I CAN'T BELIEVE IT 🖤🖤🖤🖤

I CAN'T BELIEVE IT

You wrote ALL of the prompts and dialogues ?????? I thought you would choose one, I didn't mean all of them, I knew everything you'd write would be fantastic... but this ???

I CAN'T BELIEVE IT
I CAN'T BELIEVE IT

You made ME into an OC !!??? With my favorite petname : Honey 🖤💛

I CAN'T BELIEVE IT

It's soooo cute 🖤 the start of an adventure of a lifetime, it is way better than anything I could have imagined... (I hate hiking, and I'm always left behind 🤣🤣🤣 HOW DO YOU KNOW ALL OF THIS !???)

I CAN'T BELIEVE IT

I never thought someone would want to write something like this, for me. It was wonderful, thank you so much 🖤🖤🖤 one of my favorite fanfic writer wrote... me.

I CAN'T BELIEVE IT

Lindir x OC

Lindir X OC

At the last hour, @fleurdemiel-145 has sent in a slew of prompts. I'm always happy to write for someone, so here is my short ficlet about Lindir (who might be Maglor, who knows?) meeting his salvation.

Prompts: ennemies to lovers, soulmate, mythical creatures, fairytale, one bed, mutual pining, meet cute...
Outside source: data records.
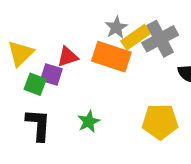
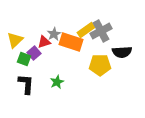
gray star: (116, 27) -> (54, 34), moved
purple square: (51, 75) -> (34, 53), turned 32
yellow pentagon: (160, 122) -> (100, 65), moved

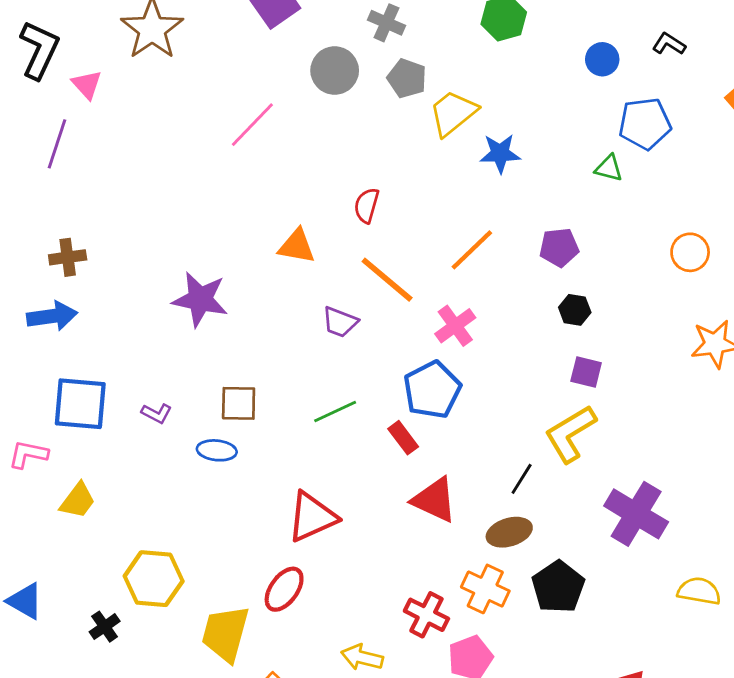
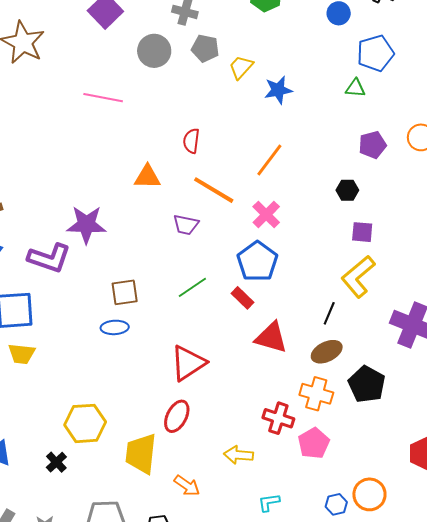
yellow trapezoid: (453, 113) -> (241, 67), size x0.7
pink line: (252, 125) -> (103, 98), turned 66
purple pentagon: (559, 247) -> (372, 145), moved
purple L-shape: (157, 413) -> (49, 258), moved, size x2.0
yellow trapezoid: (78, 501) -> (22, 354), moved, turned 68

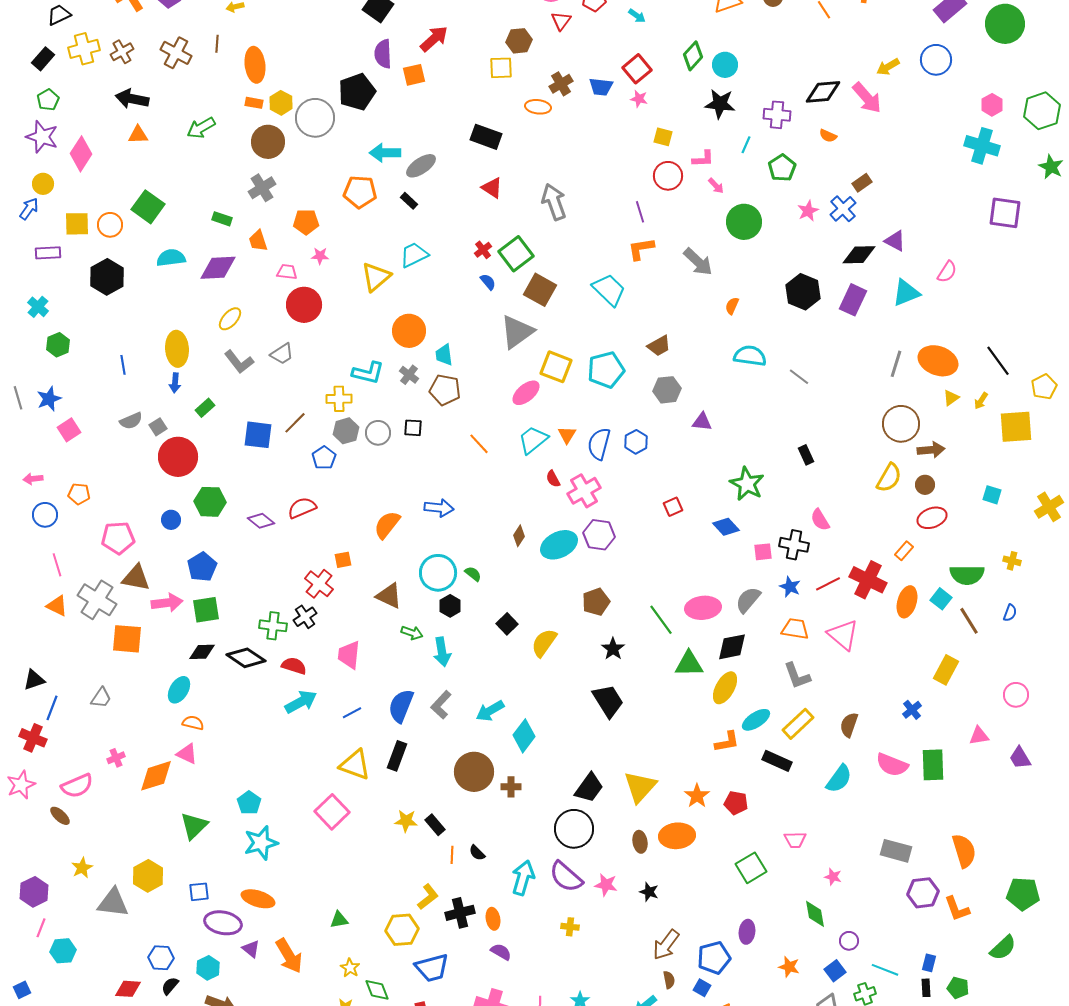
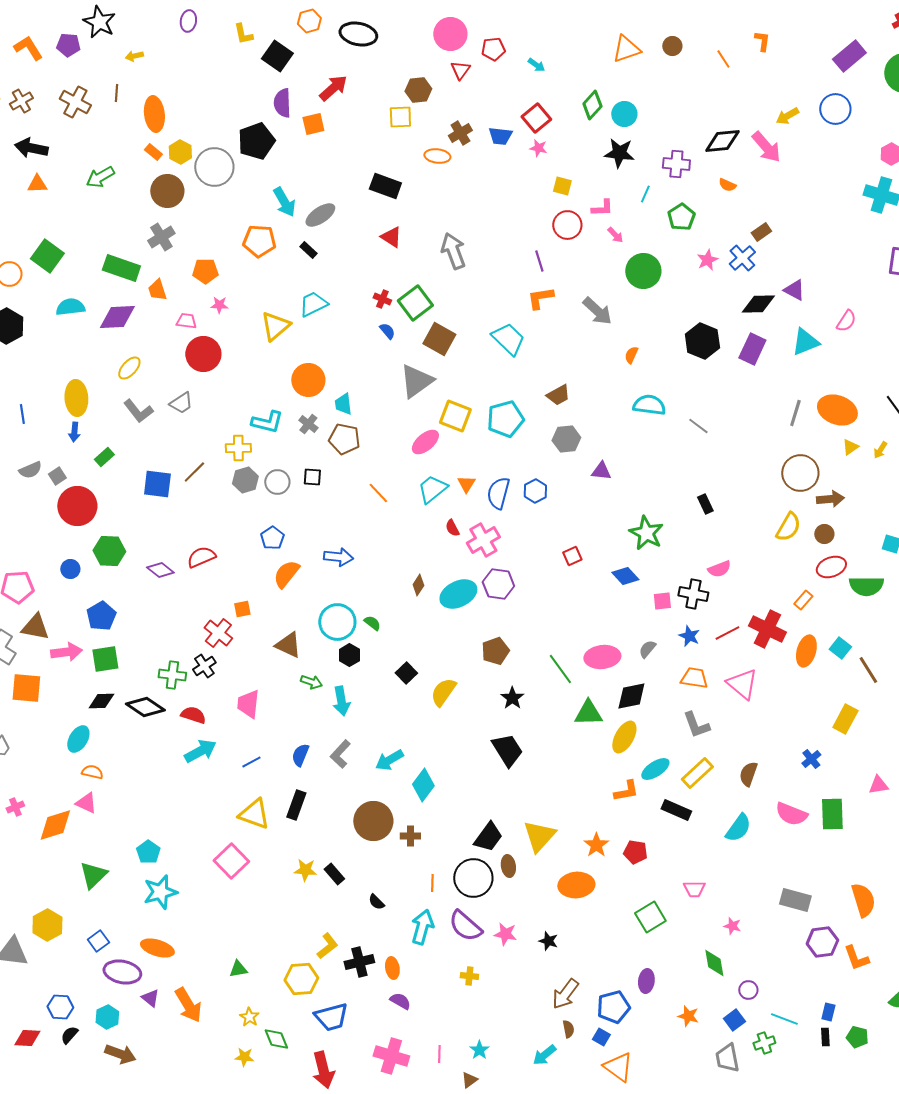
orange rectangle: (254, 103) -> (153, 152), turned 30
cyan arrow: (385, 153) -> (284, 202), turned -120
green rectangle: (222, 219) -> (121, 268), size x1.8
red cross: (483, 250) -> (382, 299), turned -30
blue pentagon: (324, 458) -> (272, 538), moved
pink semicircle: (820, 520) -> (719, 569), turned -80
green semicircle: (967, 575) -> (866, 586), moved
gray semicircle: (748, 600) -> (647, 649), size x0.7
blue semicircle: (401, 706) -> (300, 755), size x0.7
brown ellipse: (640, 842) -> (508, 866), moved
orange line: (452, 855) -> (432, 883), moved
blue square: (199, 892) -> (98, 941), turned -30

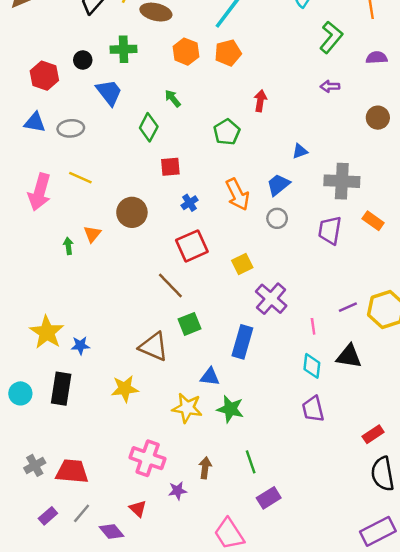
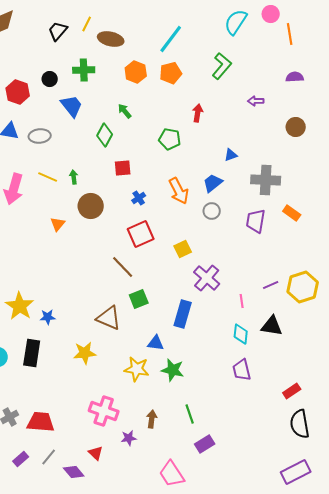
green L-shape: (331, 37) -> (222, 66), moved
green pentagon: (227, 132) -> (170, 139), turned -30
green arrow: (68, 246) -> (74, 177), moved

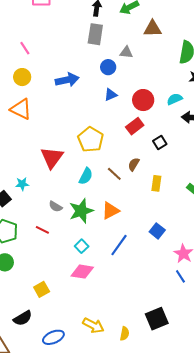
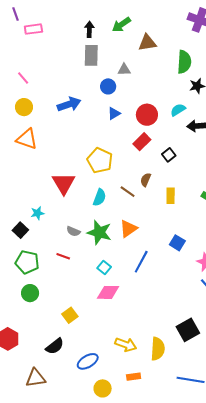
green star: (81, 211) -> (99, 232), turned -30
yellow semicircle: (125, 334) -> (158, 349), size x1.6

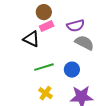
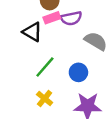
purple semicircle: (76, 26) -> (71, 18), moved
green line: (44, 67) -> (45, 67), turned -36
Why didn't you say so ?! - Are you very sure ? - What's the next step ? - Oh you ARE strong ! - Make me...

Pairing: Lindir x OC

Words: 1,6k

Warnings: Solitude, trauma, carrying a woman down a hill

Lindir X OC

“Don’t be daft, honey!”

Zahra pulled her shoulders up as if that could protect her from the devastating blow of her friend’s cold, cutting words.

“It’s just a book!” Standing at the foot of the small hill, girded in swirling mist, the group with which she’d set out on this hiking trip stared up at her impatiently.

“You can go ahead without me,” she called back stubbornly. “I’ll catch up soon enough.”

She called them “friends”, but—at the end of the day—they were just a ragtag group of people who were all desperately trying to outrun their respective lives and problems by trekking through the wilderness in search of a peace that stubbornly evaded them.

Huffing and puffing, the others ultimately left without a second glance, leaving Zahra behind as she stood, perched precariously on a small rock, overlooking the rolling fields pensively.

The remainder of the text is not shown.